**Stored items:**
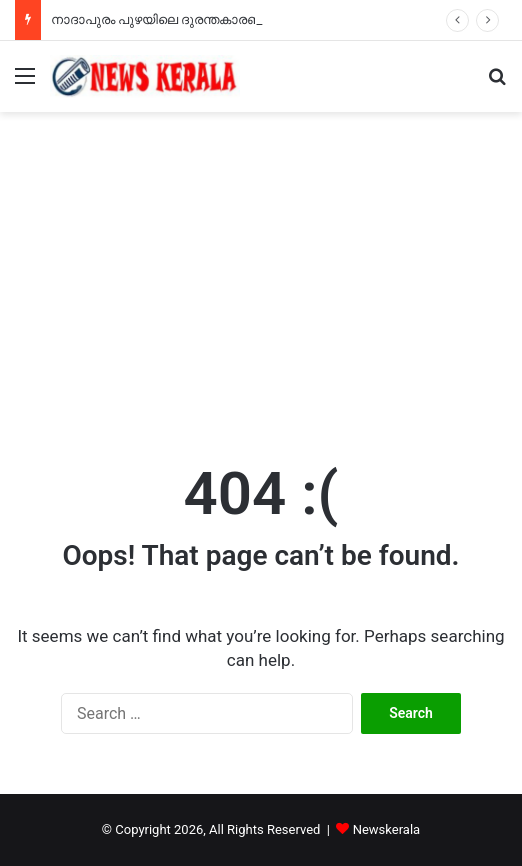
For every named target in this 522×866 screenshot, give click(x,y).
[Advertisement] (261, 282)
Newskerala (386, 829)
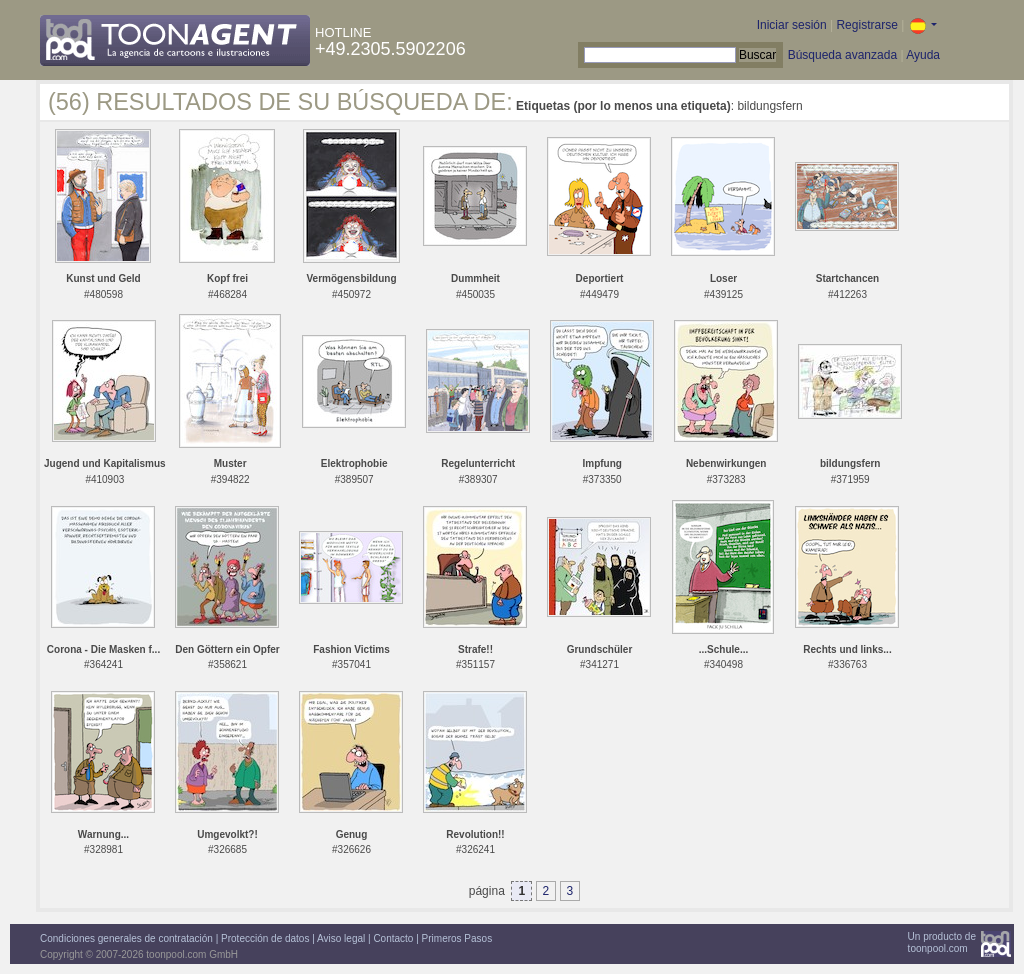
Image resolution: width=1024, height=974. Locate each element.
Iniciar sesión (792, 25)
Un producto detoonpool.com (942, 942)
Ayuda (923, 55)
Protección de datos (265, 938)
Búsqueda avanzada (842, 55)
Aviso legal (341, 938)
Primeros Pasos (457, 938)
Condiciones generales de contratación (126, 938)
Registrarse (866, 25)
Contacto (393, 938)
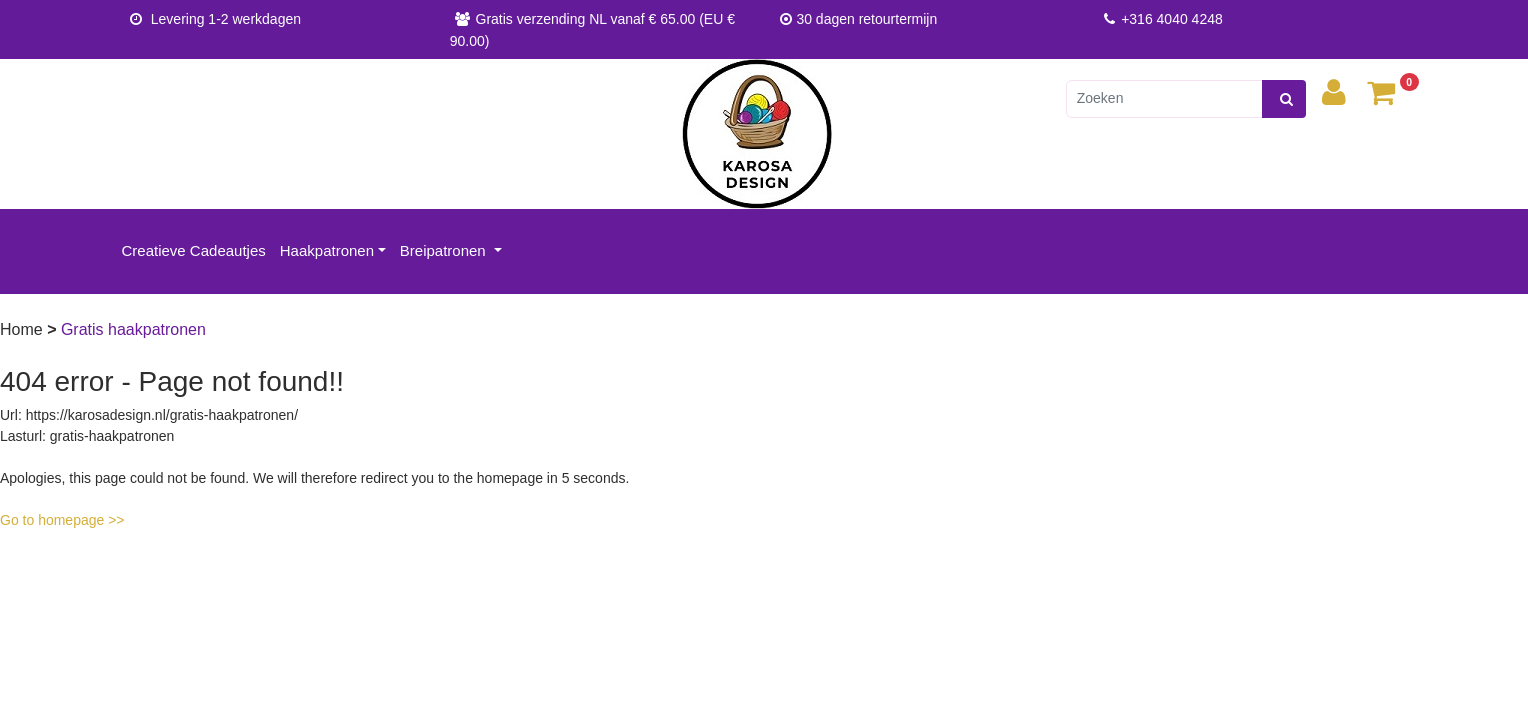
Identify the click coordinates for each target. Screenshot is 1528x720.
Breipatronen (445, 250)
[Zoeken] (1164, 99)
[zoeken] (1284, 99)
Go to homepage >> (62, 520)
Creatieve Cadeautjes (194, 250)
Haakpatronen (327, 250)
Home (23, 329)
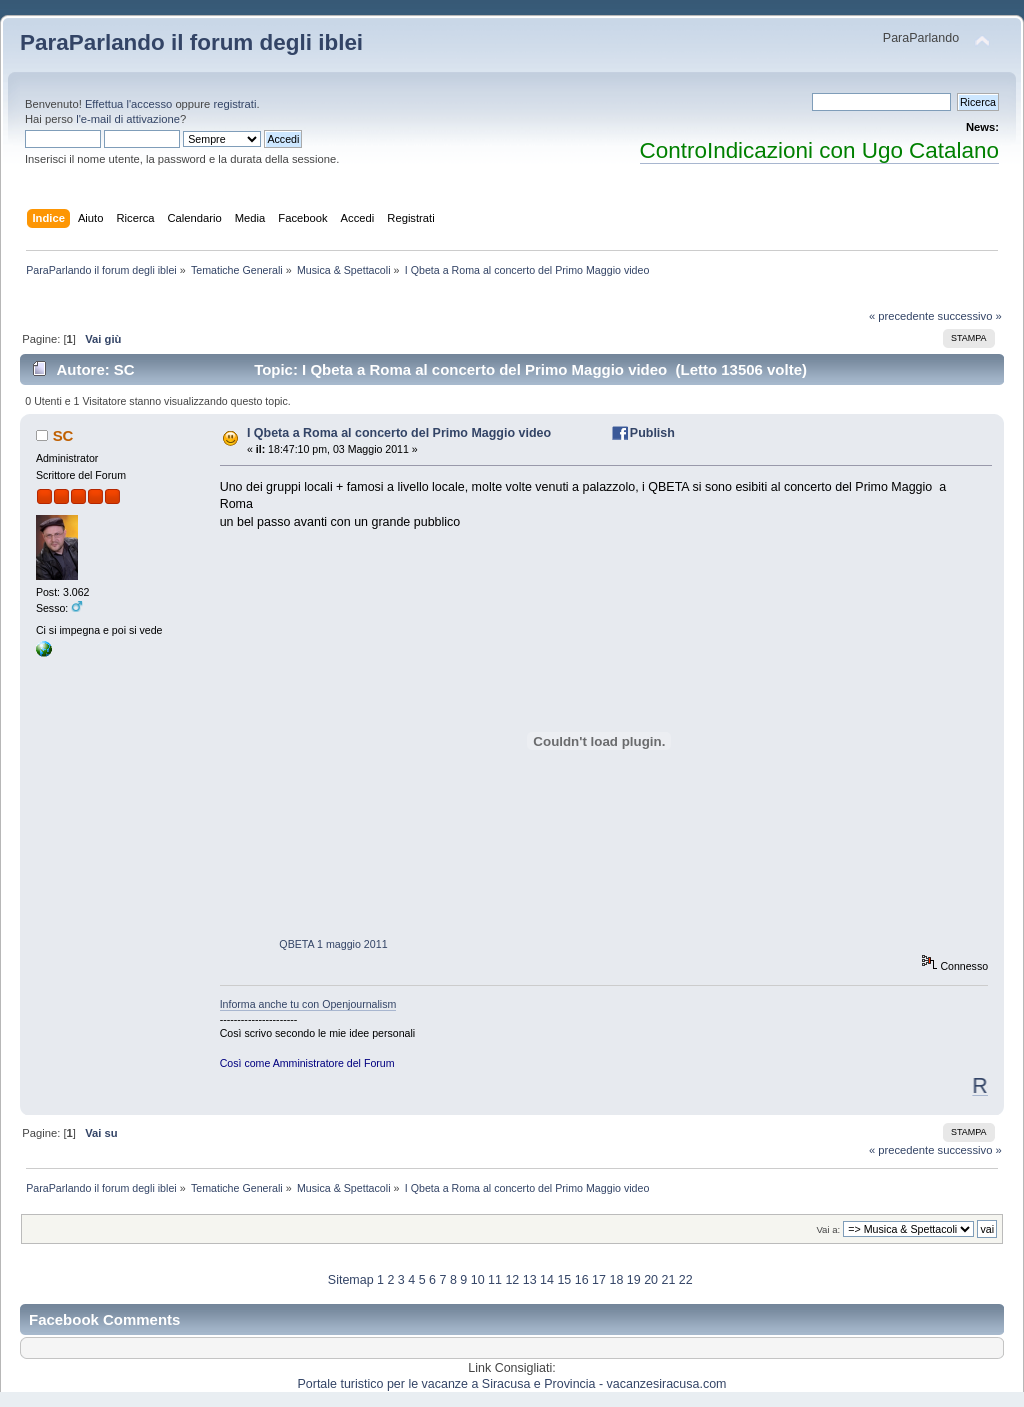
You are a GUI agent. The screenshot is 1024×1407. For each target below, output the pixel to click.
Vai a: (828, 1229)
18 (616, 1280)
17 (599, 1280)
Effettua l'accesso (128, 104)
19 (634, 1280)
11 (495, 1280)
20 (651, 1280)
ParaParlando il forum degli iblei (191, 42)
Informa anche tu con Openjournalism (308, 1004)
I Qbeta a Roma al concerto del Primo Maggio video (399, 433)
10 (478, 1280)
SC (63, 435)
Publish (652, 433)
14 (547, 1280)
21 (668, 1280)
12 (512, 1280)
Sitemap (351, 1280)
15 (564, 1280)
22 (686, 1280)
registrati (234, 104)
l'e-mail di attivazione (128, 119)
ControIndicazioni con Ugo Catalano (819, 150)
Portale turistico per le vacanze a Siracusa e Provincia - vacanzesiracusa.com (512, 1384)
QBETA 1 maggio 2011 (333, 944)
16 (582, 1280)
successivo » (970, 316)
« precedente (902, 316)
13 (530, 1280)
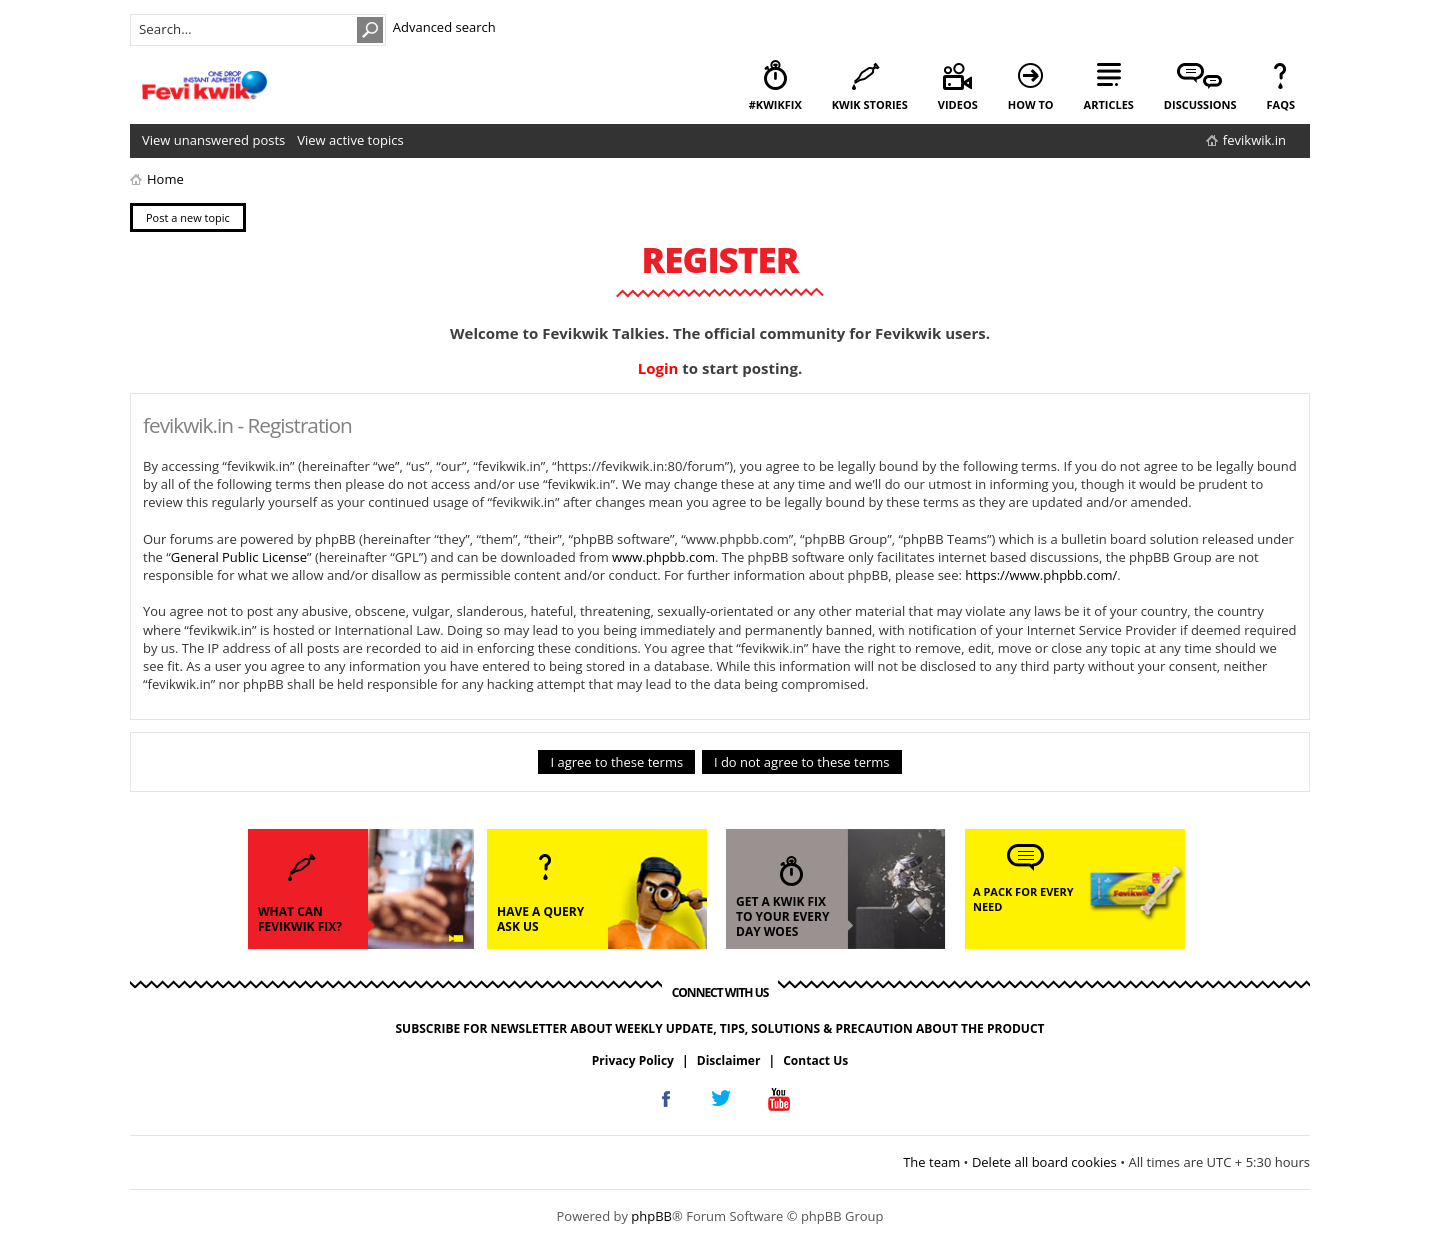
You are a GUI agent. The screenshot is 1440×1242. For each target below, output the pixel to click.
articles (1109, 104)
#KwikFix (775, 104)
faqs (1281, 104)
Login (658, 368)
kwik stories (870, 104)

**What needs to be done:**
Quote the lines above exactly, starting with the one that has "Newskerala (386, 829)" and ending with the one that has "Go to homepage >> (62, 520)"; drop the pictures and include nothing else.

**Output for this task:**
Newskerala (386, 829)
Image resolution: width=1024, height=974. Locate each element.
Iniciar sesión (792, 25)
Un producto detoonpool.com (942, 942)
Ayuda (923, 55)
Protección de datos (265, 938)
Búsqueda avanzada (842, 55)
Aviso legal (341, 938)
Primeros Pasos (457, 938)
Condiciones generales de contratación (126, 938)
Registrarse (866, 25)
Contacto (393, 938)
Identify the click coordinates for each target. Screenshot is 1528x720.
Breipatronen (445, 250)
[Zoeken] (1164, 99)
[zoeken] (1284, 99)
Go to homepage >> (62, 520)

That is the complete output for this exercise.